§ **WHAT TO WORK ON**: As you look over the data below, please find each line where the word "الأضحى" appears, then copy it.

[Page images and extracted text]
--- START ---

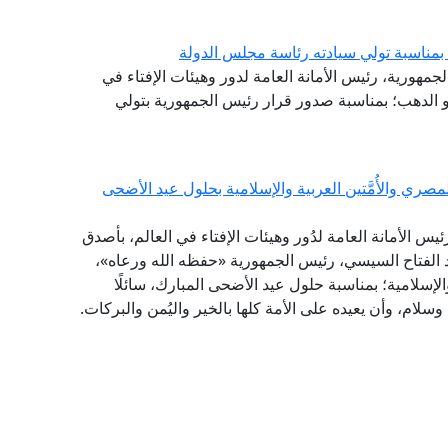
بمناسبة تولي سيادته رئاسة مجلس الدولة
لجمهورية، رئيس الأمانة العامة لدور وهيئات الإفتاء في
و الدهب؛ بمناسبة صدور قرار رئيس الجمهورية بتولي
ي والأُمَّتين العربية والإسلامية بحلول عيد الأضحى
ئيس الأمانة العامة لدُور وهيئات الإفتاء في العالم، بأصدق
د الفتاح السيسي، رئيس الجمهورية «حفظه الله ورعاه»،
الإسلامية؛ بمناسبة حلول عيد الأضحى المبارك، سائلًا
وسلام، وأن يعيده على الأمة كلها بالخير واليُمن والبركات.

--- END ---

§ **WRITTEN RESPONSE**:
ي والأُمَّتين العربية والإسلامية بحلول عيد الأضحى
الإسلامية؛ بمناسبة حلول عيد الأضحى المبارك، سائلًا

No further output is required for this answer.